These simulated spatial patterns are only caricatures of the much more complex patterns that would be found in actual natural communities, but they are nevertheless sufficient to make the following very important general point. Under low rates of dispersal, species are found at higher local abundance in patches of lower local species richness. Conversely, under high rates of dispersal, species occur at lower abundance in local communities having higher species richness.

This means that there is a change in the distribution of α (local) and β (regional) diversity with a change in the dispersal rate (fig. 7.7). High rates of dispersal bring more regional diversity to the local community, but a consequence is that abundant and widespread metacommunity species drive rare and local species extinct from the metacommunity. The result is that total metacommunity biodiversity is reduced by high dispersal rates.

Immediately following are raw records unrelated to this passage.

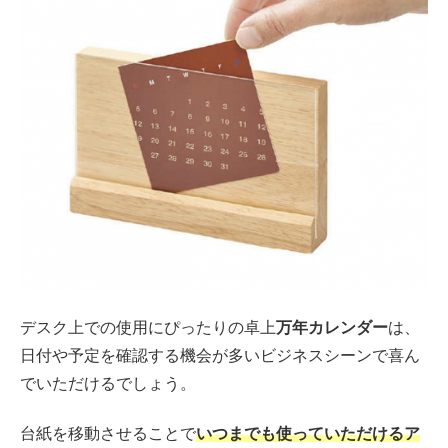
デスク上での使用にぴったりの卓上
万年カレンダー
は、
日付や予定を確認する機会が多いビジネスシーンで喜ん
でいただけるでしょう。
台紙を移動させることで
いつまでも使っていただけるア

Conversely, low rates of dispersal let many rare local “endemics” survive in small pockets of high abundance, so that total metacommunity biodiversity is increased. Low dispersal rates mean that ecological drift has adequate time between dispersal events or carry a species to high local abundance. Because dispersal is infrequent, there is little force of immigration to break up these local pockets of high abundance or monodominance. As was shown in chapter 4, monodominant species in local communities take much longer to drift to local extinction than less abundant species in the local community. Thus, the general result is that under high rates of dispersal, local diversity is high but metacommunity diversity is low; whereas under low rates of dispersal, local diversity is low but metacommunity diversity is high.

Note in figure 7.7 that the dominance-diversity curve for the metacommunity in the dispersal-limited case has somewhat of a staircase-like appearance. This is due to the high frequency of species having abundances that are multiples of the local community size J, which in this case was set to 16. Thus, there are greater numbers of species with abundances of 16, 32, 48, etc., than would otherwise be expected without such frequent local monodominance. This staircase is in essence a modeling artifact of having to simulate very small discrete community sizes in the computer. With continuous intergradations of local communities, the frequency of perfect local monodominance becomes very small, and this staircase appearance disappears. One would not expect to see this effect in spatially continuous ecological communities in nature.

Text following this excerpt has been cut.